Thursday, May 9, 2013

Sacrificing One's Child


From The Sayings of the Desert Fathers:

One of the inhabitants of the Thebaid came to see Abba Sisoes one day because he wanted to become a monk.

The old man asked him if he had any relations in the world. He replied, “I have a son.”

The old man said, “Go and throw him into the river and then you will become a monk.”

As he went to throw him in, the old man sent a brother in haste to prevent him. The brother said, “Stop, what are you doing?”

But the other said to him, “The abba told me to throw him in.”

So the brother said, “But afterwards he said do not throw him in.”

So he left his son and went to find the old man and he became a monk, tested by obedience.

Of course, there is the similarity to the Old Testament story of Abraham and Isaac, but there is some personal meaning here for me.

I have a daughter. She’s an adult, but not married, still living at home. She hopes to be married in the next year or so, and of course children will come along after that, according to God’s timing.

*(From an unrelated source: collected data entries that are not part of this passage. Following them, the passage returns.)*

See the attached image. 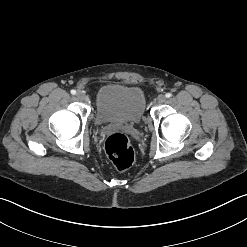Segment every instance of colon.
I'll use <instances>...</instances> for the list:
<instances>
[{"label": "colon", "mask_w": 247, "mask_h": 247, "mask_svg": "<svg viewBox=\"0 0 247 247\" xmlns=\"http://www.w3.org/2000/svg\"><path fill=\"white\" fill-rule=\"evenodd\" d=\"M105 151L109 160L120 171L133 164L134 150L129 138L122 133H113L105 141Z\"/></svg>", "instance_id": "5ec220e1"}]
</instances>
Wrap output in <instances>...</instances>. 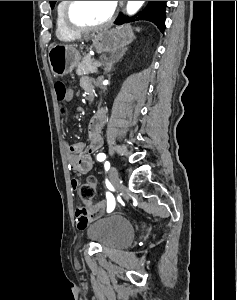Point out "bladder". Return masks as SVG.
Wrapping results in <instances>:
<instances>
[{"label": "bladder", "instance_id": "bladder-1", "mask_svg": "<svg viewBox=\"0 0 237 300\" xmlns=\"http://www.w3.org/2000/svg\"><path fill=\"white\" fill-rule=\"evenodd\" d=\"M86 236L104 249H117L132 241L134 229L126 218L108 215L91 222L86 228Z\"/></svg>", "mask_w": 237, "mask_h": 300}]
</instances>
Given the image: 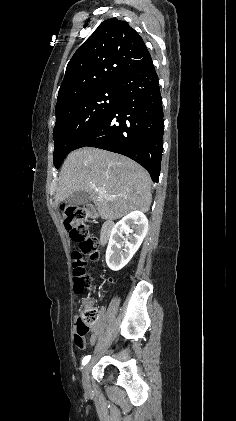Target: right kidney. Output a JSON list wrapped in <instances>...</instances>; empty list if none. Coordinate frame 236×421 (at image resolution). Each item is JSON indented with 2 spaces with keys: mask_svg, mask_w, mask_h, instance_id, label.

I wonder often what my responsibility is as a grandmother.

So, suppose it happens – she marries and becomes pregnant. The question in my mind goes like this: if my husband precedes me in death, am I free then to pursue the vocation that seems to be mine – that of a hermitess? Or should I remain as I am, as a helper to my daughter and her family?

Sometimes it seems to me that I should make myself available to help my daughter, especially as more children come along. Other times, I think that, well, she is an adult; she will have to make her own way.

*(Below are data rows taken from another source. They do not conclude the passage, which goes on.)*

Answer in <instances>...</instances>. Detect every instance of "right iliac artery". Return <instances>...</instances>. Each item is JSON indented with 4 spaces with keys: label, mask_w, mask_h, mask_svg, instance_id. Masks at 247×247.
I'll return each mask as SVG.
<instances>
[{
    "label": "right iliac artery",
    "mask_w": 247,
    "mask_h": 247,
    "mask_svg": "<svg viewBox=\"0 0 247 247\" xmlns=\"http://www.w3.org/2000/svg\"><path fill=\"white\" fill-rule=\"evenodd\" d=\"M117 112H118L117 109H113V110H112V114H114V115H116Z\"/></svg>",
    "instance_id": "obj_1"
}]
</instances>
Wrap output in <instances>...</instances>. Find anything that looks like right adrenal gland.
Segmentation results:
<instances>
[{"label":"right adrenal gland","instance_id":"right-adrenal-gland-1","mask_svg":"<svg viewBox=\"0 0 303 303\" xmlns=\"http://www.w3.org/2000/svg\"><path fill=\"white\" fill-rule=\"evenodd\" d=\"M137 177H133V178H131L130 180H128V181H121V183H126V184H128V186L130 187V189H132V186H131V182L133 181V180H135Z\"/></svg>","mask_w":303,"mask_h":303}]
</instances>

I put the question to my spiritual director. I told him I thought that because of certain issues in my past, it seemed to me that it might be the right thing to stay close to my daughter and help her as needed, as a sort of penance for my own failure to be open to life. But he said he thought it was a distraction from my vocation. He said that as long as my husband is alive, then yes, I am in this lay state of life, married; therefore, doing what we can to help our daughter is appropriate. But if I become a widow, then the door is open to the vocation that has been pursuing me for almost a decade.

I know that I would struggle with the decision, though. 

God’s will be done.

Lord Jesus Christ, have mercy on me.